PROBLEM TO SOLVE: Make an exact copy of all the entries, but do not reproduce the pictures.

MATERIAL FOR THE TASK:

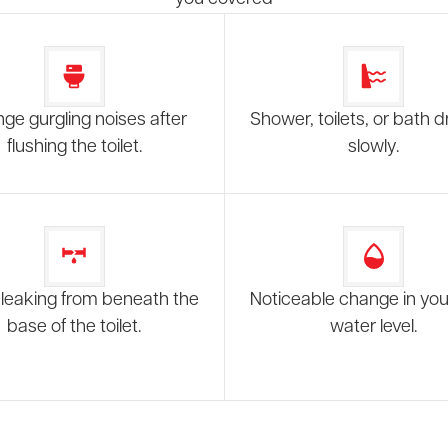
nge gurgling noises after
Shower, toilets, or bath d
flushing the toilet.
slowly.
leaking from beneath the
Noticeable change in your
base of the toilet.
water level.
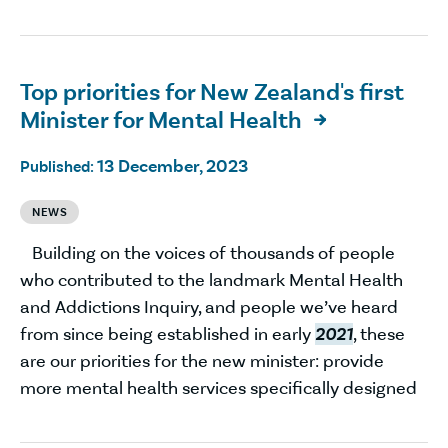
Top priorities for New Zealand's first
Minister for Mental Health

13 December, 2023
Published:
NEWS
Building on the voices of thousands of people
who contributed to the landmark Mental Health
and Addictions Inquiry, and people we’ve heard
from since being established in early
2021
, these
are our priorities for the new minister: provide
more mental health services specifically designed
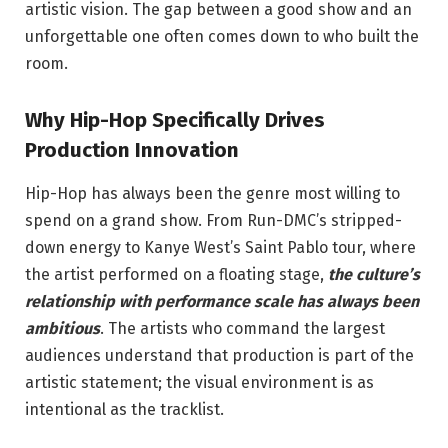
artistic vision. The gap between a good show and an
unforgettable one often comes down to who built the
room.
Why Hip-Hop Specifically Drives
Production Innovation
Hip-Hop has always been the genre most willing to
spend on a grand show. From Run-DMC’s stripped-
down energy to Kanye West’s Saint Pablo tour, where
the artist performed on a floating stage,
the culture’s
relationship with performance scale has always been
ambitious
. The artists who command the largest
audiences understand that production is part of the
artistic statement; the visual environment is as
intentional as the tracklist.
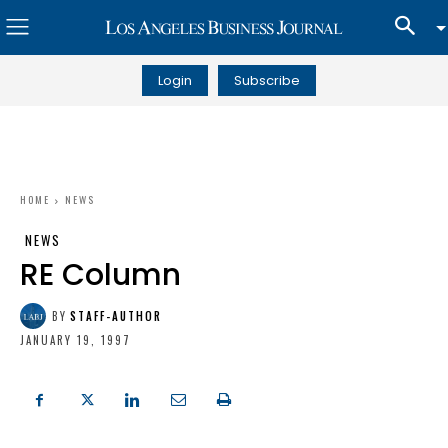
Login
Subscribe
HOME
NEWS
NEWS
RE Column
BY
STAFF-AUTHOR
JANUARY 19, 1997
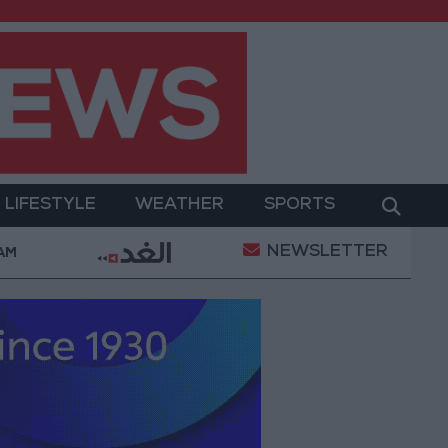
LIFESTYLE
WEATHER
SPORTS
NEWSLETTER
Gold Prices in Jordan Rise by JOD 1.10 per Gram
 AM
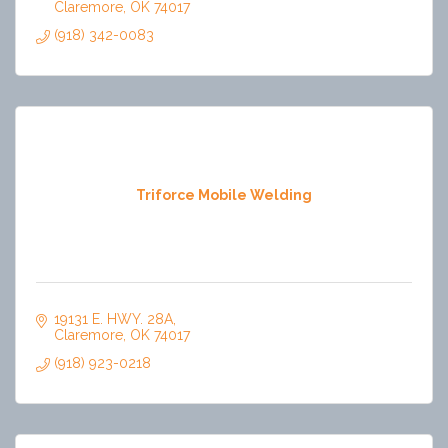
Claremore
OK
74017
(918) 342-0083
Triforce Mobile Welding
19131 E. HWY. 28A
Claremore
OK
74017
(918) 923-0218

TASK OUTPUT:
nge gurgling noises after
Shower, toilets, or bath d
flushing the toilet.
slowly.
leaking from beneath the
Noticeable change in your
base of the toilet.
water level.
Top priorities for New Zealand's first
Minister for Mental Health

13 December, 2023
Published:
NEWS
Building on the voices of thousands of people
who contributed to the landmark Mental Health
and Addictions Inquiry, and people we’ve heard
from since being established in early
2021
, these
are our priorities for the new minister: provide
more mental health services specifically designed
artistic vision. The gap between a good show and an
unforgettable one often comes down to who built the
room.
Why Hip-Hop Specifically Drives
Production Innovation
Hip-Hop has always been the genre most willing to
spend on a grand show. From Run-DMC’s stripped-
down energy to Kanye West’s Saint Pablo tour, where
the artist performed on a floating stage,
the culture’s
relationship with performance scale has always been
ambitious
. The artists who command the largest
audiences understand that production is part of the
artistic statement; the visual environment is as
intentional as the tracklist.
Login
Subscribe
HOME
NEWS
NEWS
RE Column
BY
STAFF-AUTHOR
JANUARY 19, 1997
LIFESTYLE
WEATHER
SPORTS
NEWSLETTER
Gold Prices in Jordan Rise by JOD 1.10 per Gram
 AM
Claremore
OK
74017
(918) 342-0083
Triforce Mobile Welding
19131 E. HWY. 28A
Claremore
OK
74017
(918) 923-0218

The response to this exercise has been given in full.